UNIQUE Vol. I (2019—2021)
Sur la jeunesse et la beauté atypiques


Modèles castés par Midland


Fin 2017, je travaillais sur une série mode à New York. Une agence de casting, Midland, avait sélectionné les modèles censés apparaître dans l’éditorial. Quand j’ai vu les photos sur le mur du studio, j’ai remarqué que les modèles repérés dans la rue, simples et sans fard, dotés d’un physique très particulier, étaient bien plus intéressants avant de passer par les étapes rituelles de la photographie de mode que sont l’habillage, le maquillage et la coiffure. À mes yeux, ces portraits étaient plus frappants que les images que je produisais sur commande. J’étais incapable de formuler une description des modèles parce qu’aucun d’entre eux ne pouvait être considéré comme beau dans le sens traditionnel du terme. De fait, la plupart étaient presque à l’opposé du beau : étranges, décalés, singuliers, atypiques, bien qu’aucun de ces qualificatifs ne leur rende justice. Mon incapacité à décrire ce que j’avais sous les yeux m’a fasciné.

Depuis plusieurs années, je suivais les directeurs de Midland Agency, Rachel Chandler et Walter Pearce : j’étais captivé par le bouleversement esthétique qu’ils introduisaient dans le monde de la mode. Je leur ai demandé s’ils seraient d’accord pour présenter à leurs modèles mon projet couvrant Londres, Paris, New York, Le Cap et Johannesburg. Au sujet de l’agence, Chandler raconte, « Le père de Walter a dit que les gamins qu’on sélectionnait étaient le genre d’ados qui se faisaient péter la gueule dans son lycée à Midland, dans le Texas. Le nom était tout trouvé. » J’ai briefé les modèles comme suit : « Venez avec vos propres habits, de préférence monochromes ou color block et sans marques » Quant à l’attitude qu’ils devaient adopter face à l’appareil : « Soyez simplement vous-mêmes et regardez-moi dans les yeux ». J’attendais plus de fragilité et de vulnérabilité de la part de certains modèles, je voulais qu’ils affichent leur singularité sans gêne, avec assurance ; je leur ai donc demandé de porter moins de vêtements. Certains sont allés jusqu’à poser nus. »
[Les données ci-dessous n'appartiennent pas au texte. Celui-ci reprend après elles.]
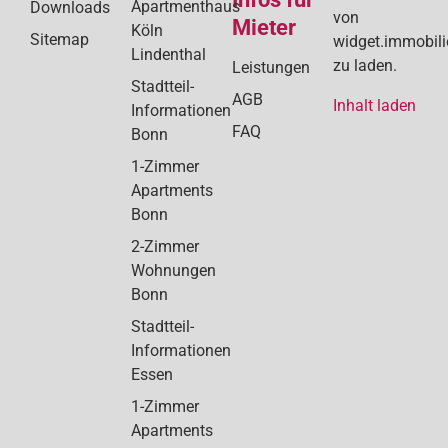
Apartmenthaus
Downloads
von
Mieter
Köln
Sitemap
widget.immobil
Lindenthal
zu laden.
Leistungen
Stadtteil-
AGB
Inhalt laden
Informationen
FAQ
Bonn
1-Zimmer
Apartments
Bonn
2-Zimmer
Wohnungen
Bonn
Stadtteil-
Informationen
Essen
1-Zimmer
Apartments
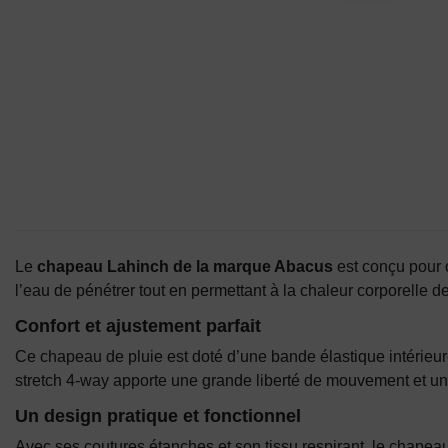
Le
chapeau Lahinch de la marque Abacus
est conçu pour o
l’eau de pénétrer tout en permettant à la chaleur corporelle 
Confort et ajustement parfait
Ce chapeau de pluie est doté d’une bande élastique intérieure 
stretch 4-way apporte une grande liberté de mouvement et un 
Un design pratique et fonctionnel
Avec ses coutures étanches et son tissu respirant, le chape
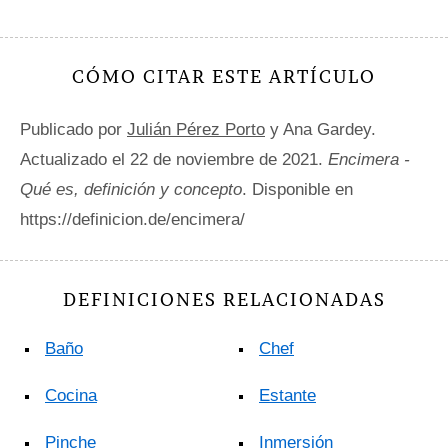
CÓMO CITAR ESTE ARTÍCULO
Publicado por
Julián Pérez Porto
y Ana Gardey.
Actualizado el 22 de noviembre de 2021.
Encimera -
Qué es, definición y concepto
. Disponible en
https://definicion.de/encimera/
DEFINICIONES RELACIONADAS
Baño
Chef
Cocina
Estante
Pinche
Inmersión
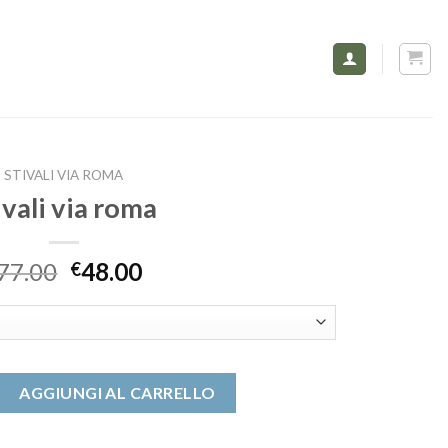
STIVALI VIA ROMA
ivali via roma
77.00
48.00
€
 quantità
AGGIUNGI AL CARRELLO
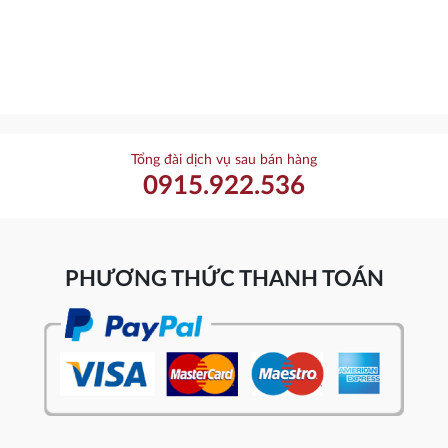
Tổng đài dịch vụ sau bán hàng
0915.922.536
PHƯƠNG THỨC THANH TOÁN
Quand j’ai cherché à comprendre pourquoi les images étaient si fascinantes, j’ai pensé à Œdipe, « Celui qui a les pieds enflés ». Dans la mythologie grecque, avoir des traits physiques différents, qui peuvent être perçus comme un handicap, est souvent un signe de prédestination. Œdipe a une démarche différente de la plupart des mortels, littéralement (il boite) et métaphoriquement, parce que sa vie a pris un chemin tragique. Et c’est grâce à sa claudication qu’il parvient à résoudre l’énigme du Sphinx : « Qu’est-ce qui a quatre pattes le matin, deux l’après-midi et trois le soir ? » Son « défaut », qui l’oblige à marcher avec une canne bien qu’il ne soit pas encore vieux, lui fournit la réponse : « l’homme ».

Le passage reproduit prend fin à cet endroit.